Ohio State is in the process of revising websites and program materials to accurately reflect compliance with the law. While this work occurs, language referencing protected class status or other activities prohibited by Ohio Senate Bill 1 may still appear in some places. However, all programs and activities are being administered in compliance with federal and state law.

Seminar: Wanjie Wang

Statistics Seminar Series
February 2, 2016
All Day
209 W. Eighteenth Ave. (EA), Room 170

Title

Important Features PCA (IF-PCA) for Large-Scale Inference, with Applications in Gene Microarrays

Speaker

Wanjie Wang, University of Pennsylvania

Abstract

Identification of sample labels is a major problem in statistics with many applications.

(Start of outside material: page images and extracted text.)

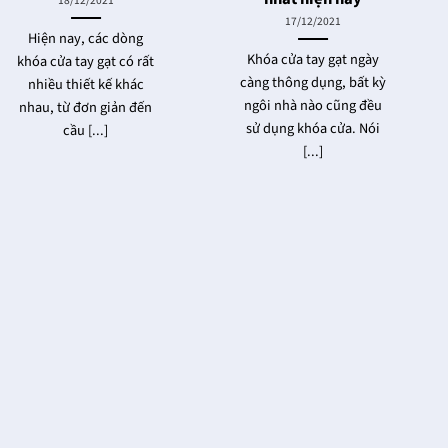
18/12/2021
17/12/2021
Hiện nay, các dòng
Khóa cửa tay gạt ngày
khóa cửa tay gạt có rất
càng thông dụng, bất kỳ
nhiều thiết kế khác
ngôi nhà nào cũng đều
nhau, từ đơn giản đến
sử dụng khóa cửa. Nói
cầu [...]
[...]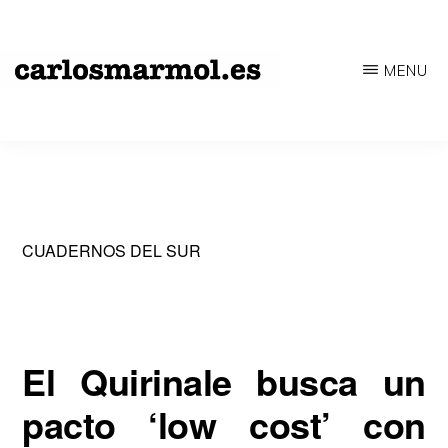
Saltar
al
MENU
contenido
CARLOSMARMOL.ES
Periodismo
principal
'indie'
|
Literatura
'underground'
CUADERNOS DEL SUR
|
Edición
'avant-
El Quirinale busca un
garde'
pacto ‘low cost’ con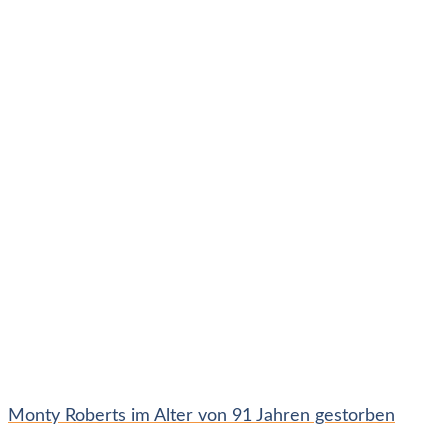
Monty Roberts im Alter von 91 Jahren gestorben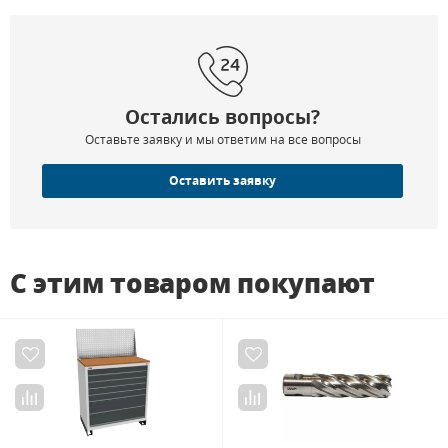
Остались вопросы?
Оставьте заявку и мы ответим на все вопросы
Оставить заявку
С этим товаром покупают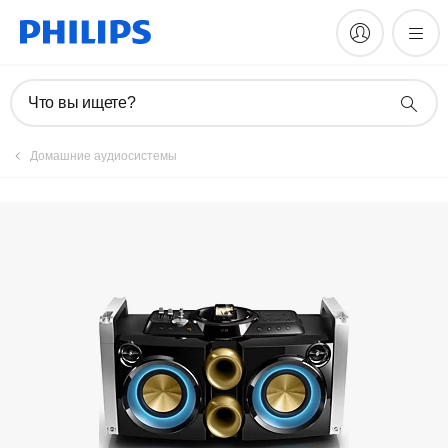
Зарегистрировать продукт
Что вы ищете?
Домашние аудиосистемы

In the Big Data era, it faces two main challenges: (1) the number of features is much larger than the sample size, and (2) the signals are sparse and weak, masked by large amount of noise.
 
We propose a new tuning-free clustering procedure for large-scale data, Important Features PCA (IF-PCA). IF-PCA consists of a feature selection step, a PCA step, and a k-means step. The first two steps reduce the data dimensions recursively, while the main information is preserved. As a consequence, IF-PCA is fast and accurate, producing competitive performance in application to 10 gene microarray data sets.
 
We also propose a model that can capture the rarity and weakness of signal. Under this model, the statistical limits for the clustering problem and IF-PCA has been found.